* _Prompt_
Set the data below down again, exactly, with every picture left out.

┌──

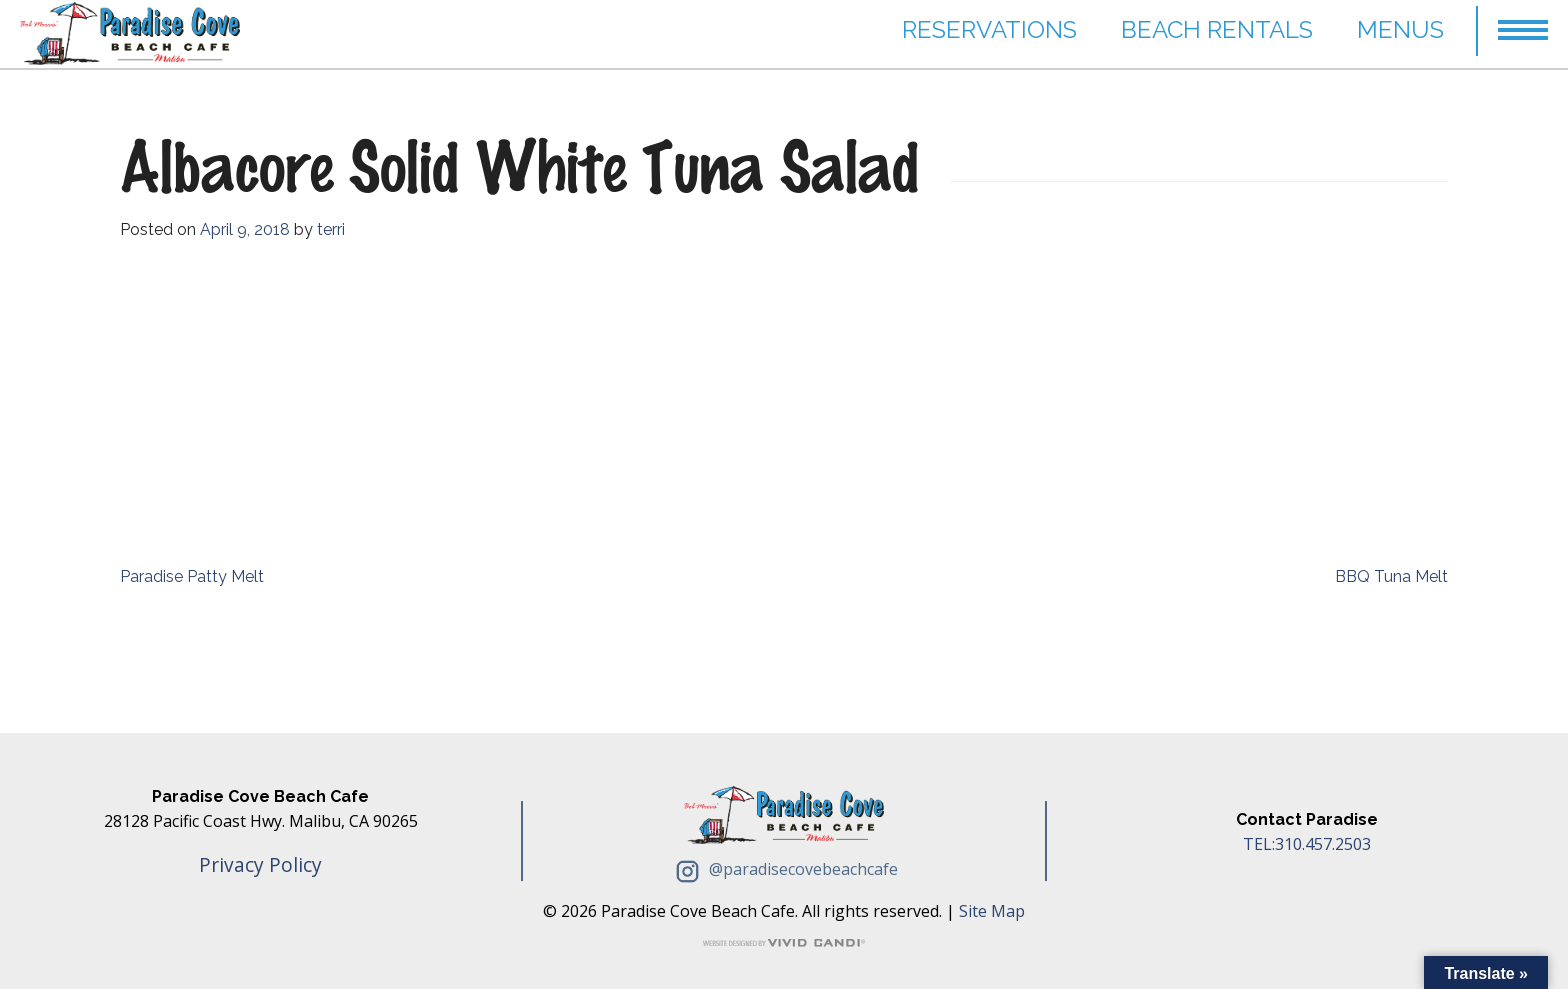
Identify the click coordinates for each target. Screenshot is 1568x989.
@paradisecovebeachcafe (784, 869)
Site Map (992, 911)
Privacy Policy (260, 864)
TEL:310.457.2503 (1307, 844)
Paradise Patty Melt (192, 576)
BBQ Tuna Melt (1391, 576)
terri (331, 229)
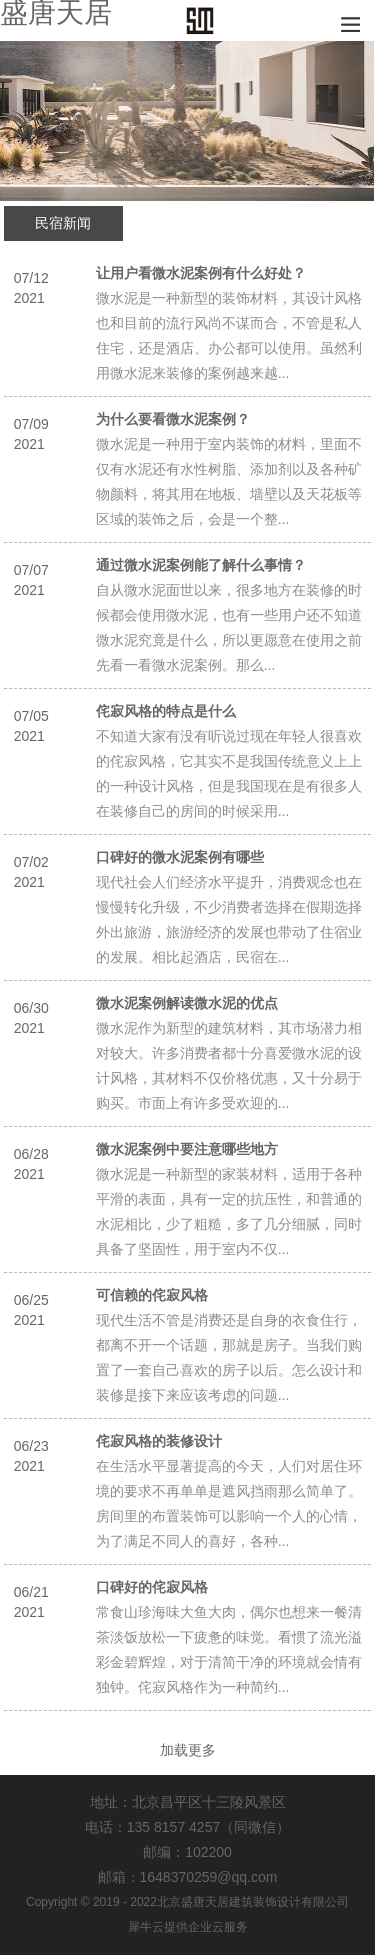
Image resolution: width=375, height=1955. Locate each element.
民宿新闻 (63, 223)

└──

* _Solution to this problem_
Identify the click coordinates for each target. Screenshot is 1568x989.
@paradisecovebeachcafe (784, 869)
Site Map (992, 911)
Privacy Policy (260, 864)
TEL:310.457.2503 (1307, 844)
Paradise Patty Melt (192, 576)
BBQ Tuna Melt (1391, 576)
terri (331, 229)
Image resolution: width=375, height=1955. Locate each element.
民宿新闻 (63, 223)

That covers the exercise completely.